Eğer bu belge CHP Genel Başkanı Kemal Kılıçtaroğlu'na verilseydi: “Kemal Kılıçtaroğlu ülkemizin ilk ve köklü partisi olan CHP'nin Genel Başkanıdır. Bu hassasiyeti gözeterek genel başkanımıza “Fahri Malatyalılık” belgesini veren Malatya Büyükşehir Belediyesi Başkanı Selahattin Gürkan'a, bu naifliğinden ötürü teşekkür ederim

Veya

Eğer bu belge İstanbul Büyükşehir Belediyesi başkanı Ekrem İmamoğlu'na verilseydi: “Sayın Ekrem İmamoğlu, İstanbul gibi metropol bir ilimizde iki defa üst üste seçim kazanmış ve 15 milyon İstanbullu'nun gönlünde taht kurmuş bir kişidir. İstanbul'da yaşayan 1 milyona yakın Malatyalı'nın İstanbul Büyükşehir Belediyesi'yle olan ilişkilerini devam ettirmek adına verilen “Fahri Malatyalı”lık beraatı sayın Selahattin Gürkan'ın ince bir düşüncesi olmakla birlikte, tüm Malatyalıların ali menfaatine olmuştur

Sözleriyle mezkur isimleri savunacağına inandığım Veli Ağbaba, “Fahri Malatyalılık” belgesi AK Parti'ye yakın bir isim olunca şu şekilde twit attı:

 “AKP'nin yandaş işadamı Ethem Sancak'a bir telefonla Fahri Hemşehrilik Beratı verilmesi Malatya için bir utançtır. Fahri Hemşehrilik istisnai bir durum olup, her önüne gelene verilmez. Malatya Büyükşehir Belediye meclisi otobüs pasosu verir gibi ,maç bileti dağıtır gibi hemşehrilik beratı dağıtamaz/dağıtmamalıdır. Malatyalılık parayla satılmadığı gibi önüne gelen her cüzdanı kalına , üstelik de tüm Türkiye'de tartışılan birine verilmemelidir. Bu kararı alan meclis üyelerine sormak gerekir; Ethem Sancak hangi özelliğiyle Malatya'ya hemşehri olmuştur? Ethem Sancak'la hemşehri olmak Malatyalılar için olsa olsa züldür” diyen Ağbaba, “Bu karar Malatyalılar için yok hükmündedir. Hemşehrilik asla kabul edilmeyecektir. Malatyalı olmak bir telefonun ucundaysa, bu kararın altına imza atanlara da yazıklar olsun. Hemşehrilik kültürünü en iyi bilmesi gereken kentin yerel yöneticileridir, meclis üyeleridir. Ethem Sancak Malatya'ya fahri hemşehri olduysa bu ‘onur' da Malatya Büyükşehir Belediyesi'ne yeter!
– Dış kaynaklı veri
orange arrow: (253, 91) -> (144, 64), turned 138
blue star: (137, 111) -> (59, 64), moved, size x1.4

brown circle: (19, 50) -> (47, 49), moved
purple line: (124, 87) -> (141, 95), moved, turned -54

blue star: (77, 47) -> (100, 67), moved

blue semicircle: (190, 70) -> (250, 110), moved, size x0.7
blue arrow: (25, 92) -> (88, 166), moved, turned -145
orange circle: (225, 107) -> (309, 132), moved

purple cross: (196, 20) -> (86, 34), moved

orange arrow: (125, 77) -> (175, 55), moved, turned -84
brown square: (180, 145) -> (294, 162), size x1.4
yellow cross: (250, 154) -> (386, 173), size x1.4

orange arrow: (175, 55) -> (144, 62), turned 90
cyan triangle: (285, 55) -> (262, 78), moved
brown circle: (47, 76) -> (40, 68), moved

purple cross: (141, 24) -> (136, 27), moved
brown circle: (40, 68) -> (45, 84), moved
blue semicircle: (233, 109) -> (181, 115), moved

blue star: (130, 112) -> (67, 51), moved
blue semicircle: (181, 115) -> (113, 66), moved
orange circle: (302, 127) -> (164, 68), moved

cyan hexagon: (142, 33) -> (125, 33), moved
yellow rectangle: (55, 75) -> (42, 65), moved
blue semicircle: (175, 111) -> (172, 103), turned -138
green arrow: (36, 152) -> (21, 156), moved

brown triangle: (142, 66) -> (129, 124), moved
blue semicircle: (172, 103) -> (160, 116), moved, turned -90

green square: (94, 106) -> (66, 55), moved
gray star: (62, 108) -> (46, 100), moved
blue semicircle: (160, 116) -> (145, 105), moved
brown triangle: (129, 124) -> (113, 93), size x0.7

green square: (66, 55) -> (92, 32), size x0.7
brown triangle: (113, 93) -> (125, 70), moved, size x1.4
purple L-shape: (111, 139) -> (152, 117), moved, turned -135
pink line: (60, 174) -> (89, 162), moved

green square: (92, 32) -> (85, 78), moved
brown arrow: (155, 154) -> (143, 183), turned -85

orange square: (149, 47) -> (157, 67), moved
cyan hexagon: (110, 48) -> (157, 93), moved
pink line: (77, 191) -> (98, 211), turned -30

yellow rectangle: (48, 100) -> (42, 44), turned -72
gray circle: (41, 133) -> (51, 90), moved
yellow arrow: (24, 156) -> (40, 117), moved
Sayın Ağbaba, verip-veriştirmeden önce bu beratın niçin verildiğini bir araştırın derim ben. Mesela Ethem Sancak'ın, İnönü Üniversitesi Turgut Özal Tıp merkezine kazandırılması planlanan “Onkoloji hastanesi” için maddi destek sağlamak ve sağlattırmak adına ciddi gayretleri bulunuyor.

Yanınızda yörenizde kimler varsa onlardan bir öğrenin konuyu derim ben….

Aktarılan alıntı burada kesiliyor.